Not XPath. So XPath was only for XML but there was a function that we talked about that can open a CSV file and parse it for you and hand all of the issues involving commas and quotes and the like. Louis? 

Fgetcsv. 

Yeah, so fgetcsv. We didn't use it but now is going to be our chance tonight to actually use this function to fetch the data and then do something with it. So we can pretend to be a browser, effectively downloading the CSV file. Why? Well if we'd look at the Yahoo Finance URL, let's take a look at what it actually is. Let me go ahead and control click and choose copy link address and then paste this into a little text file. Notice that this is the URL that we just visited, download.finance .yahoo.com/d/ quotes.csv? The question mark is the interesting part because that means there's some dynamism. S equals ROSV and f equals a lot of stuff. So take a guess, what does the s HTTP parameter apparently represent here? Yeah? 

Search? 

Search or, yeah, more concretely here, though, what are you searching for? Isaac? 

Stock. 

The stock symbol, so s is presumably the stock symbol. Now I didn't create this URL. Remember I searched for ROSV and hit enter, but it appears to have generated later in that page under the toolbox of link that, you know, I feel like I can fake this, right? We already know that you can generate your own URLs or your own strings in PHP, surely I could copy and paste most of this URL but just change which part of it in my forthcoming project? Just the value of? 

The stock? 

S, yeah, just the value of the stock. Now what does f refer to? That's another parameter and I only know what those fields mean by looking it up in the documentation. We give you URL in line but this is just some arbitrary sort of 1990 style thing from Yahoo where they have sl, I think that is, 1d1t1. Each of those letters and numbers just represents a certain field, like the stock price, the date, the time, all of the columns we saw on our spreadsheet, they are derived from that cryptic looking string there and some random guy in the internet figured out what all of these meant and that's the URL we put in the specs so that you can go see what they all represent. But by default, we get back this. This last thing, &e=.csv is actually a hack. Older browsers sometimes used to choke when you were trying to download something like a CSV if the file extension in the URL was not actually CSV. So even though this is not a file, this is probably a dynamically generated spreadsheet of sort, a CSV file, it's not an actual file on a hard drive somewhere, that's just a silly little old school workaround for various browser issues that have largely disappeared at least in this case. So what's the takeaway here? It feels like I should be able to copy and paste this entire URL and just change this if I want to implement my own stock trading website that allows users to specify stocks via my own interface. So let's take a look at an example here. Let me go into the appliance where I have this simple page waiting, this is one of the snippets of code available on the lecture's page tonight for tonight's lecture. This is index.php. The functionality I've implemented in advance here is this. If I go here and type in GOOG as Google stock symbol, it doesn't matter if it's upper case or lower case for Yahoo, and then click Submit, notice that this is what comes back. So as of tonight, Monday, it's apparently 574.92. Let's try another one. Microsoft, MSFT is their symbol, submit, there is this 29.44. We can do something like Facebook, submit, there is this 28 and so forth. Now, where is this coming? This is not hard coded. This is generated dynamically by the server. So let's take a look now at index.php. Let me go ahead and open up index, and it's a pretty small program and index rather is just my form. So notice this is where we were a moment ago. Where do I send the user when I submit the form just to be clear? Yeah? 

Quote.php. 

Quote.php. I'm using GET just because I don't have to but I chose to, input name="symbol". I didn't call it s but not a big deal. I can call it anything I want. Type as text and then a submit button. So that's it. And now what's the next file obviously of interest? Quote.php, so let me go in there and open up quote.php, and this is how I go about getting the stock price. So notice at the very top of my file I've got some PHP tags, so now I'm in PHP mode. Notice I'm next doing this. I'm URL-encoding s. What does it mean to URL-encode something? Yeah? 

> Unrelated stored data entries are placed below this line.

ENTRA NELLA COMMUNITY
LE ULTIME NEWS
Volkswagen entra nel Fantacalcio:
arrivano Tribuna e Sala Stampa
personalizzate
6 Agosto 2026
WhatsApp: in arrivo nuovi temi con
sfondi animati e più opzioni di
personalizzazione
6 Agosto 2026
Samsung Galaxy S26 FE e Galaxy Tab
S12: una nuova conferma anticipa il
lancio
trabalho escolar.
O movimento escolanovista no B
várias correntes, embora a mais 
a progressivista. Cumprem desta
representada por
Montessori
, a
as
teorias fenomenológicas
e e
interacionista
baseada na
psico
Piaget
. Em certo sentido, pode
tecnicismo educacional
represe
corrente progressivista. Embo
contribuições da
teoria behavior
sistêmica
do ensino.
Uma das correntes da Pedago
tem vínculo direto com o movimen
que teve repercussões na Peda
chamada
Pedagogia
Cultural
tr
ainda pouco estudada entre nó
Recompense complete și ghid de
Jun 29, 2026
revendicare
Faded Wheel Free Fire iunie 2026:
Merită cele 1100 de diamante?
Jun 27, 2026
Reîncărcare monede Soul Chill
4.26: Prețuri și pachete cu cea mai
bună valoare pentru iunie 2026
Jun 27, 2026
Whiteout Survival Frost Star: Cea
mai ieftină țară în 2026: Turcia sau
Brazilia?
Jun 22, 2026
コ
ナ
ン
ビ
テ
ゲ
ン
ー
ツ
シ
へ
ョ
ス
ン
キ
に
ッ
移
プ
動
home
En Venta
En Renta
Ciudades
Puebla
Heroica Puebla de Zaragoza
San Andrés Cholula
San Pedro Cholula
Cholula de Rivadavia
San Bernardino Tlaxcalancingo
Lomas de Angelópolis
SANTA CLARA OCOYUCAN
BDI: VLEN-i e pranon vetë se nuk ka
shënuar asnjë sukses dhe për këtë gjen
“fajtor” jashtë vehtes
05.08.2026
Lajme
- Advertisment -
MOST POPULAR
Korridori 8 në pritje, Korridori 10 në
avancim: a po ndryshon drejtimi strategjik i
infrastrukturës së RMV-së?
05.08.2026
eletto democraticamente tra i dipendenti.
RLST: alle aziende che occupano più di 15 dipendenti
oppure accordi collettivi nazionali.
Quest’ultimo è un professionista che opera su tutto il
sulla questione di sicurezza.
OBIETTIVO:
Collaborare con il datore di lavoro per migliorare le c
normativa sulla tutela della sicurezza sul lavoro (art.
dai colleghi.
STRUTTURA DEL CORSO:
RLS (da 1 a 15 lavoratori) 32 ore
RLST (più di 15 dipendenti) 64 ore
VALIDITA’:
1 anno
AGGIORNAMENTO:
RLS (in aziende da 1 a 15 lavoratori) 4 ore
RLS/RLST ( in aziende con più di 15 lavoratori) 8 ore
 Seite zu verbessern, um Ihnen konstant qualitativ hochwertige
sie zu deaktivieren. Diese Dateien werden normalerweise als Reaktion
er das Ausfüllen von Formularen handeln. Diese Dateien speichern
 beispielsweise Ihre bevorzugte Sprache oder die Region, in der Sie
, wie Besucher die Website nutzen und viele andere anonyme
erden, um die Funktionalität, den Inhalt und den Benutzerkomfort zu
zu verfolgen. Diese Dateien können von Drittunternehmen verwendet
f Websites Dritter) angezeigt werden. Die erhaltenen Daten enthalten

I think it takes all the-- all the spaces and turns it into, like, [inaudible] and all that. 

Yes. Spaces are generally just simplified as pluses but are B percent 20, yup, percent 20. So yes, URL-encode takes a string and ensures that there are no dangerous characters or confusing characters for URL's sake. What are the confusing characters? Well, URLs can not have spaces. So how are they typically represented? With a space character or with descriptive sequence of percent two, zero. So URL-encode does that. Now, is this a big deal? I just typed in GOOG. URL-encode is not going to do anything to that string. It's not going to do anything to Microsoft. It's not going to do anything to FB. But if I typed in some weird punctuation for certain stock symbols or I hit the space bar accidentally, that would handle that kind of scenario. So this is just one of those do it as a matter of principle. Any time you send user input to a browser, you call htmlspecialchars. Any time you send user input to a database, you call mysql_real_escape_string or now the prepare function in PDO. Any time you pass something to a URL, you should call urlencode on it, those three rules of thumb. All right. So $url is my next line in line four and notice all I did literally what I promised. I copied and pasted the URL from Yahoo's website and I put this little placeholder here of $s with the curly braces around it. The curly braces are not strictly necessary. It's just good practice that I've gotten into just in case it's a complex looking variable like a superglobal or an associative array. So that just means put the value of s there and s, recall, was defined one line earlier to be the return value of urlencode. All right, the next line, what am I doing? This is what's great about PHP sometimes. It just does so many things easily, $handle = fopen URL "r" let's go in reverse order. What does the r likely mean? Yeah? 

Read.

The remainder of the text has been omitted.